Intel has fired back within hours of being sued by Intergraph , which said Intel was using strong-arm tactics to take over key microprocessor memory patents.
Intel is seeking a declaratory judgment that the patents Intergraph is claiming are invalid and that Intel was within its rights not to share proprietary information with Intergraph.
"We don't believe the patents they're claiming are valid," said Chuck Mulloy, spokesman for Intel. "In layman's terms, we don't think they invented what they think they invented."
Intergraph had said that Intel infringed on its patents for cache memory architecture on the Clipper microprocessor. Intergraph claimed these patents are "at the heart of the entire Pentium family" of Intel's popular microprocessors, and Intel says they are not related.

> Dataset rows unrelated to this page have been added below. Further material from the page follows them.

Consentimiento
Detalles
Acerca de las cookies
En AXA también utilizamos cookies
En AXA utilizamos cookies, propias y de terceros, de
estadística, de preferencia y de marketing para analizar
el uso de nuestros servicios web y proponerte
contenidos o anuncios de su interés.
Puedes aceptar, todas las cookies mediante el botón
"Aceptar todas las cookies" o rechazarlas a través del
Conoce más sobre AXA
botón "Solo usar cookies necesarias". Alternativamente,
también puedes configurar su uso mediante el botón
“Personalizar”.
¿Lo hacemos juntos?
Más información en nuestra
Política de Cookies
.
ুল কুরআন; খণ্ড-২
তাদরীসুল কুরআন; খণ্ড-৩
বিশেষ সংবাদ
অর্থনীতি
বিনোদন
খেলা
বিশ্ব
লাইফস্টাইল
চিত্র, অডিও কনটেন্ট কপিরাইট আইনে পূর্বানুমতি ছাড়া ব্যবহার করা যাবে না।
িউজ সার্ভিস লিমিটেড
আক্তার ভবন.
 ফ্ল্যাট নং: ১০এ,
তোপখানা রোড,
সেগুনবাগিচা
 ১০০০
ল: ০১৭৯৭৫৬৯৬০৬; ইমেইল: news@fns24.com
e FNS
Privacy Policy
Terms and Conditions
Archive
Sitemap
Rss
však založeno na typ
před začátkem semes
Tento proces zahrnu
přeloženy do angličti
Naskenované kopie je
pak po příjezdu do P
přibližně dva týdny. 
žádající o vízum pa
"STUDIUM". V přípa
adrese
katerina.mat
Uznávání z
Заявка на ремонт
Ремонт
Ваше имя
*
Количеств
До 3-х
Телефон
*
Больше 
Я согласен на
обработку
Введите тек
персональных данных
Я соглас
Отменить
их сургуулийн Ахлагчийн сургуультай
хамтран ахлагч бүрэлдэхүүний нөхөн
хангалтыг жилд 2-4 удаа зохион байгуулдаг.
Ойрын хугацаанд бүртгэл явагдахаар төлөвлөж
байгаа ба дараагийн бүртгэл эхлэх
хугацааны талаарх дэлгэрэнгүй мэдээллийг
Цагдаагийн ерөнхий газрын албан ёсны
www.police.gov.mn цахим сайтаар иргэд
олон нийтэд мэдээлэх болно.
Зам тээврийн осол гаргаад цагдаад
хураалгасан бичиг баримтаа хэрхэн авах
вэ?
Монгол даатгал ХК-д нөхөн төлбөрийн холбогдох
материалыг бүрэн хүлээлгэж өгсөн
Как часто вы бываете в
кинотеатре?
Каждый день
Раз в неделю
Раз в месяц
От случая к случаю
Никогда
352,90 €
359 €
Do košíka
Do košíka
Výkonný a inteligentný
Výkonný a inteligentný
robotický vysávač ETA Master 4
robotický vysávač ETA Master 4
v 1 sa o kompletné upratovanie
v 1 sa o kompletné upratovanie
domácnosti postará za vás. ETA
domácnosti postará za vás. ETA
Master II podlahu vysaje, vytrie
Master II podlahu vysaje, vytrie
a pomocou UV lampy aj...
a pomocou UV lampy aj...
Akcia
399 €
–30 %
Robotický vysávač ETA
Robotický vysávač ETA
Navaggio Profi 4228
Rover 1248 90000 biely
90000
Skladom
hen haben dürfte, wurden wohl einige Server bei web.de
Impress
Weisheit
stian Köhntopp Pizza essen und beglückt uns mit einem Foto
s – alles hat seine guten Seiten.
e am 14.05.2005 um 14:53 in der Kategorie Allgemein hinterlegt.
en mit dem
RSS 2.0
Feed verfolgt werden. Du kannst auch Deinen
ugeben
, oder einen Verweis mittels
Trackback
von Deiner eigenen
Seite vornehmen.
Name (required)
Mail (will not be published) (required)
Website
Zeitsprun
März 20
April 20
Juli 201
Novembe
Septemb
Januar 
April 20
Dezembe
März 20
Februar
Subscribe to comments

Moreover, Intel says it had the right to cease cooperating with Intergraph on joint projects once Intergraph began asserting to all the third-party OEMs this summer that it owned the microprocessor patents, because the company feared being named as a defendant or drawn into a third-party suit.
Intel withdrew marketing support, refused to sign any further nondisclosure agreements, and told third-party vendors they couldn't release confidential Intel information.
Intergraph had portrayed these actions as "anti-competitive."
Intel's lawsuit is separate from the response it will make to Intergraph's original suit, Mulloy said. Intel had been considering filing this suit for some time, but held off while it was still negotiating with Intergraph. However, Intergraph's filing forced the issue, he said.
"We feel fairly confident [we'll prevail]," Mulloy said.